La Côte d’Ivoire, dans son ensemble, en cette fin d’année 2019, va se coucher, dans l’anxiété, la peine et la peur. Elle va entrer en 2020, dans une émotion pénible… Car, le sentiment d’un vilain coup, notamment un pronunciamento, hante tout le monde, à commencer par le chef suprême des armées. Qui accuse Guillaume Soro de vouloir le renverser. Une vive inquiétude due à un malaise généralisé s’est donc légitimement emparée du pays. En cause, la guerre déclarée et sans merci entre Alassane Ouattara et Guillaume Soro, le président démissionnaire de l’Assemblée nationale. Celui-ci s’était pré-positionné dans le fauteuil de dauphin, avant de se brûler les ailes, tel Icare, en décidant de désobéir aux conseils et ordres de son « père ». Il se retrouve aujourd’hui puni.   Depuis le 23 décembre 2019, début des hostilités, la température monte, monte et la psychose enfle. Sans jouer les oiseaux de mauvais augure, tous les ingrédients d’une explosion semblent se mettre en place. Du coup, deux questions reviennent. Qui de Soro et de Ouattara l’emportera ? Que nous réserve l’année 2020 ? Ces questions, Ivoiriens et amis de la Côte d’Ivoire se les posent, au lever du jour, comme au coucher du soleil… tant la météo devient de plus en plus exécrable. Après le mandat d’arrêt international qui le vise désormais, et à la saisie de ses biens, Guillaume Soro, depuis son exil européen, annonce qu’il va organiser « la résistance comme le général de Gaulle l’a fait depuis Londres », en référence à l’occupation nazi de la France dans les années 1940. Tout un symbole…

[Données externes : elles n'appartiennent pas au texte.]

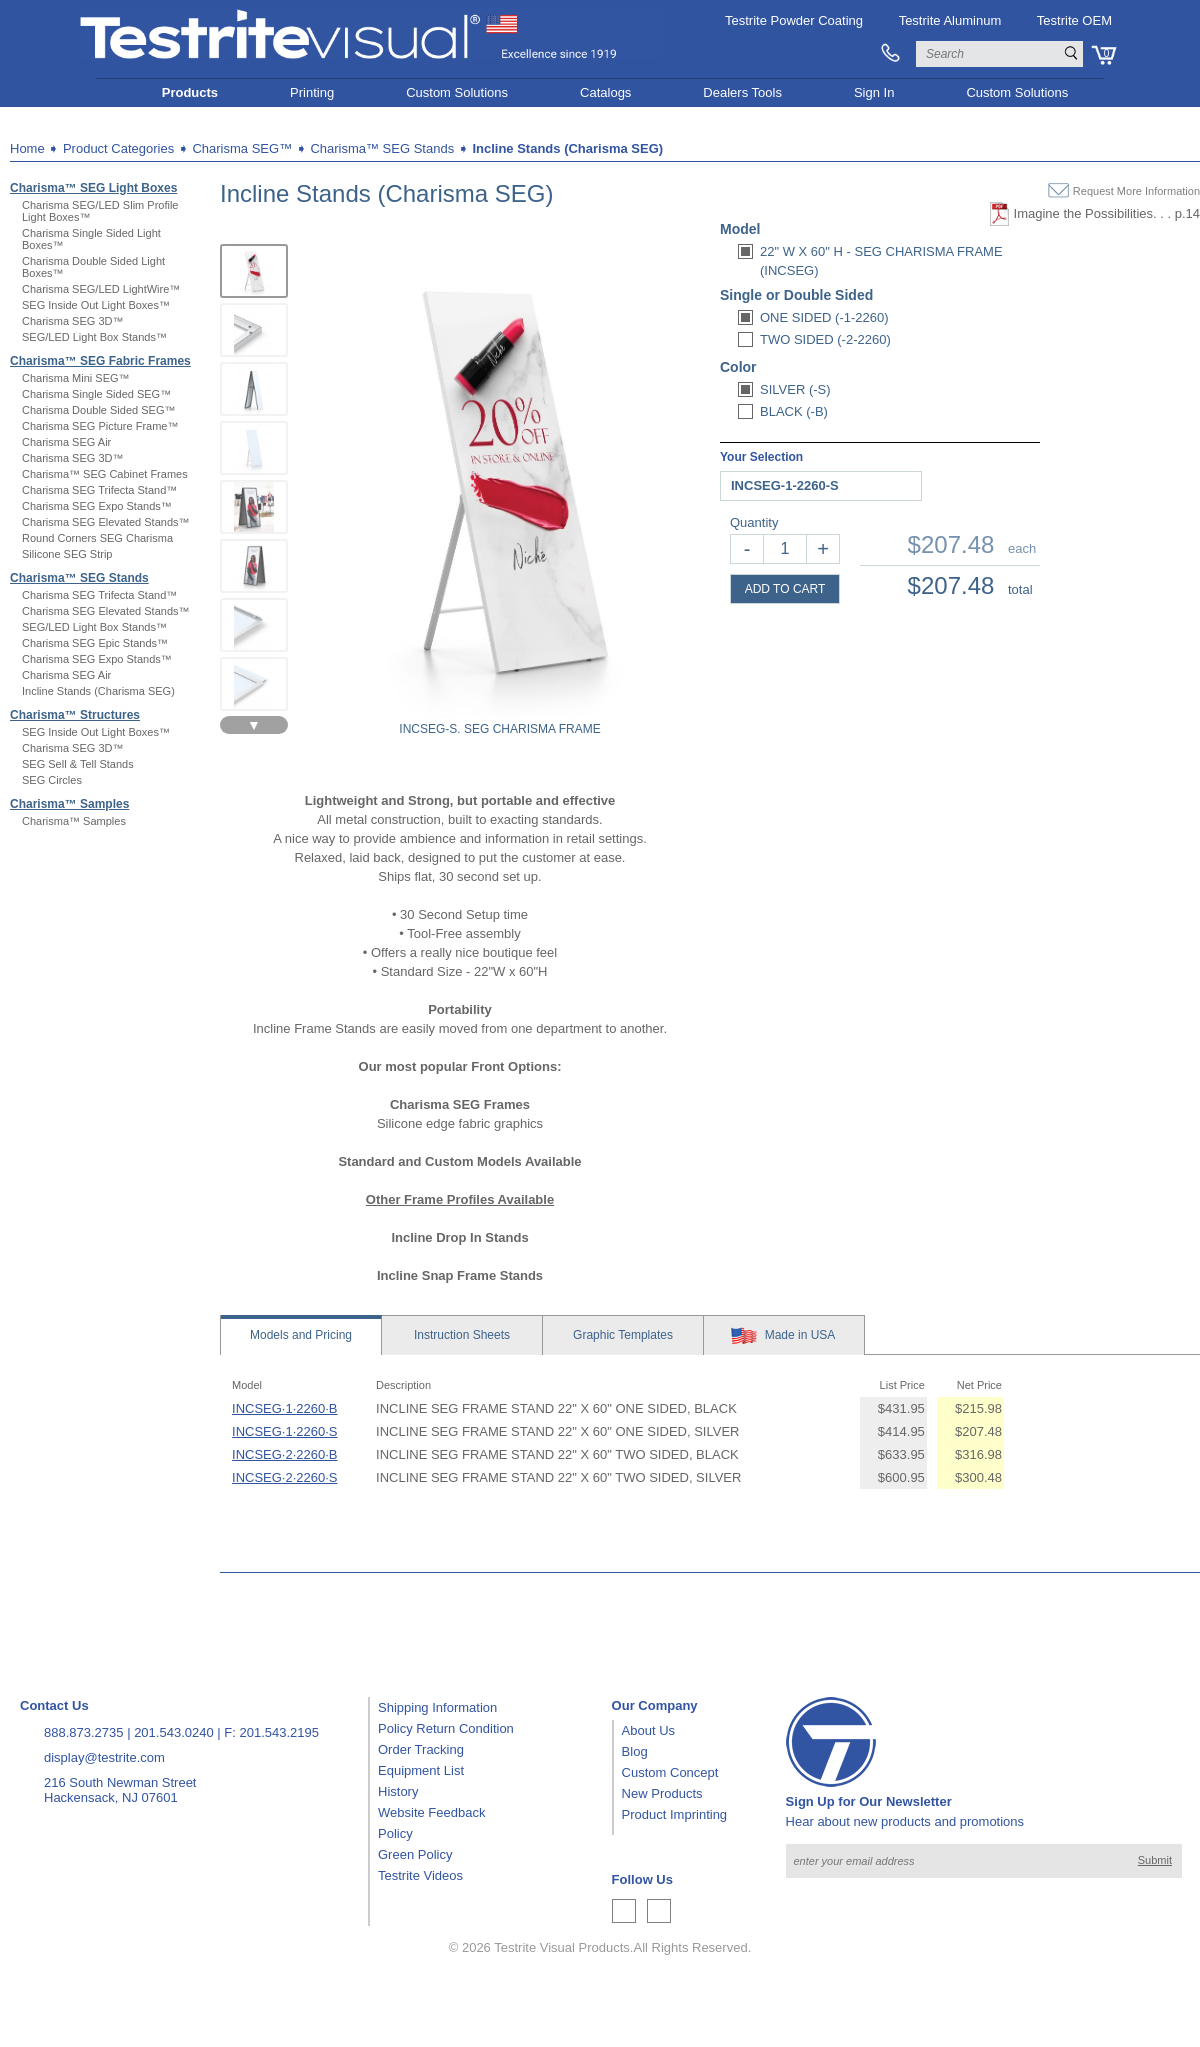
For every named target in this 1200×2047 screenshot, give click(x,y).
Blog (635, 1751)
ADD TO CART (785, 589)
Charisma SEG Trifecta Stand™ (99, 490)
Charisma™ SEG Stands (79, 578)
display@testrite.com (104, 1757)
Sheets (462, 1335)
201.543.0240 (174, 1732)
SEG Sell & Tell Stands (78, 764)
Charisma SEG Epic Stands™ (95, 643)
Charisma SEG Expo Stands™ (97, 506)
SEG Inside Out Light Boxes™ (96, 305)
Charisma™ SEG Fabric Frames (100, 361)
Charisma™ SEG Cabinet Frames (105, 474)
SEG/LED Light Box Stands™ (94, 337)
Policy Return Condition (446, 1728)
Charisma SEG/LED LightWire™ (101, 289)
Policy (395, 1833)
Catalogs (605, 92)
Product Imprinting (675, 1814)
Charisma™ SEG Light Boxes (93, 188)
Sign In (874, 92)
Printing (312, 92)
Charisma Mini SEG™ (76, 378)
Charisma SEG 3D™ (72, 321)
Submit (1155, 1860)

Quant au chef de l’État, il martèle que « la loi sera appliquée intégralement à tous les citoyens, quel que soit le lieu où ils résident en dehors de la Côte d’Ivoire ». D’ores et déjà, l’ancien chef de l’aile civile de la rébellion de 2002 (dont il attribue le parrainage à Ouattara), a entamé de déconstruire le mythe de son ancien allié. La Côte d’Ivoire retient donc son souffle.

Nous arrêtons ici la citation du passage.